The University of California, a registered Electrical Service Provider (ESP) as of March 2014, will begin providing electricity to five of its campuses and three of its medical centers this month through Direct Access of the Wholesale Power Program.
Campuses in the Wholesale Power Program include UC Irvine, UC Merced, UC San Diego, UC San Francisco and UC Santa Cruz and medical programs at UCI, UCSD and UCSF. There is a governing board consisting of representatives from the universities listed as well as UC Davis and UC Berkeley.
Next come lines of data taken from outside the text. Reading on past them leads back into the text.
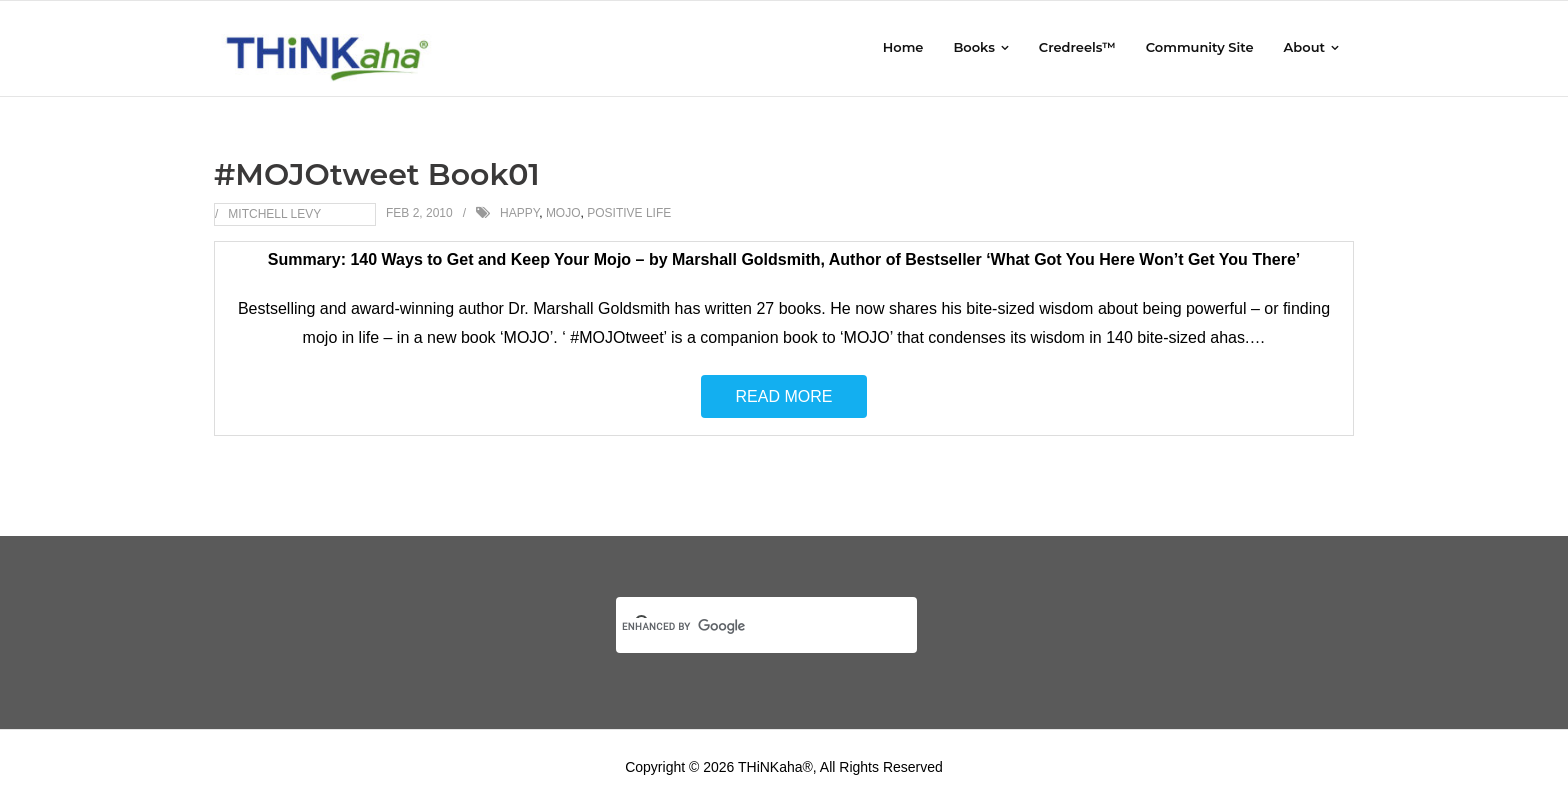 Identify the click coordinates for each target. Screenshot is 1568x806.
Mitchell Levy (274, 214)
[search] (742, 626)
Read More (784, 396)
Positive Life (629, 213)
UCSB is currently not a part of the Wholesale Power Program.
Director of Energy and Facilities Management Services George Getgen said campus leadership chose approximately two years ago to forfeit their Direct Access eligibility in favor of serving investor-owned utility organization Southern California Edison, (SCE) which is referred to as “bundled service”.
“At this point returning back to Direct Access service is very problematic, and is unlikely short of a significant regulatory change or change in the law,” Getgen said.
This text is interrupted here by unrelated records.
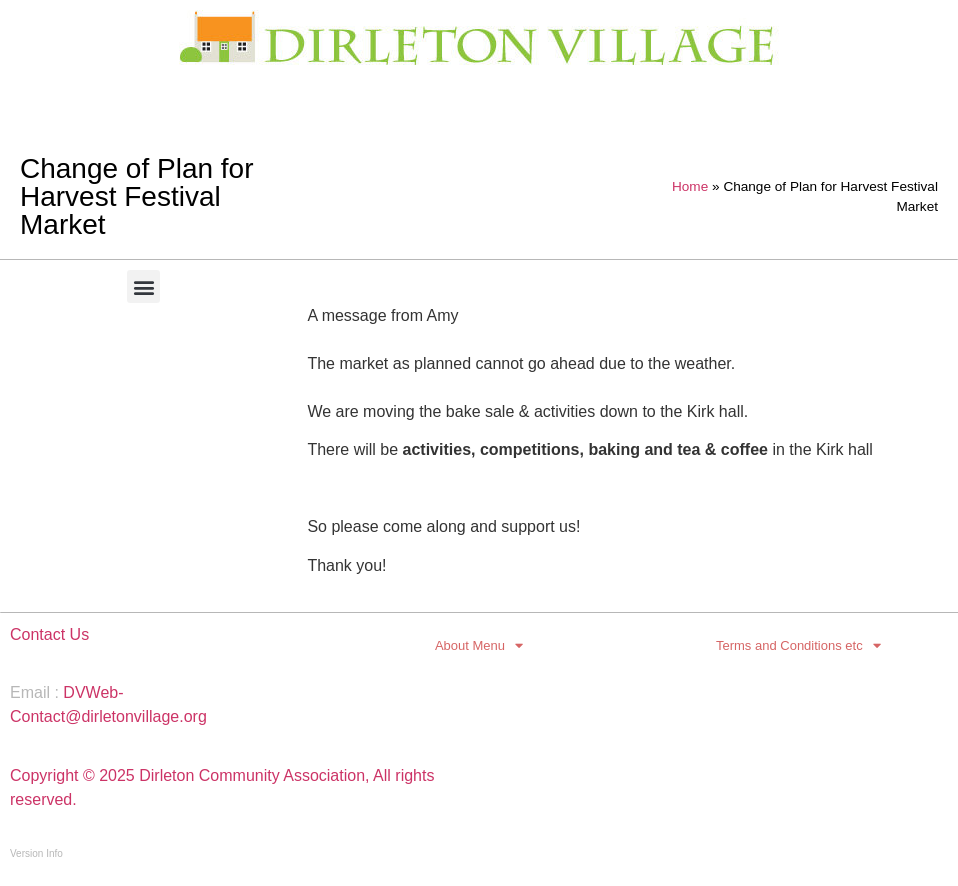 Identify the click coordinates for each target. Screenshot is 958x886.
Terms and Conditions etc (798, 646)
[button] (143, 286)
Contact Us (49, 634)
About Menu (479, 646)
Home (690, 186)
According to UCSB Sustainability’s LEED Program Manager Jordan Sager, the university was initially in a two-year Direct Access contract in Dec. 2009. However, in 2012 when each campus had been analyzed in terms of Bundled Service versus Direct Access power prices, the university determined that returning to SCE was cheaper and greener due to an electric substation the university built in 2008.
“Due to the campus’ investment in building its own 66kV substation a few years ago, we procure power from SCE at a relatively low rate,” Sager said. “There will be opportunities in the future for UCSB to enter into Direct Access contracts to procure power generation through the newly formed UC Energy Services Unit.”
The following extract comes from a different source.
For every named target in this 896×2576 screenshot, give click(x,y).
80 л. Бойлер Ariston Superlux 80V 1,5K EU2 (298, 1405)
According to Wholesale Electricity Program Manager Mark Byron, the UC’s decision to become a primary electrical supplier to its campuses is to inform them about the individual commodities in electricity charges and to move towards carbon neutrality goals for 2025.
“So the campuses wanted better handle of what kind of each individual component was, how much the renewable energy cost … all those individual charges, so they wanted price transparency,” Byron said. “I can control the supply through purchasing different types of power and over time we can create a greener portfolio.”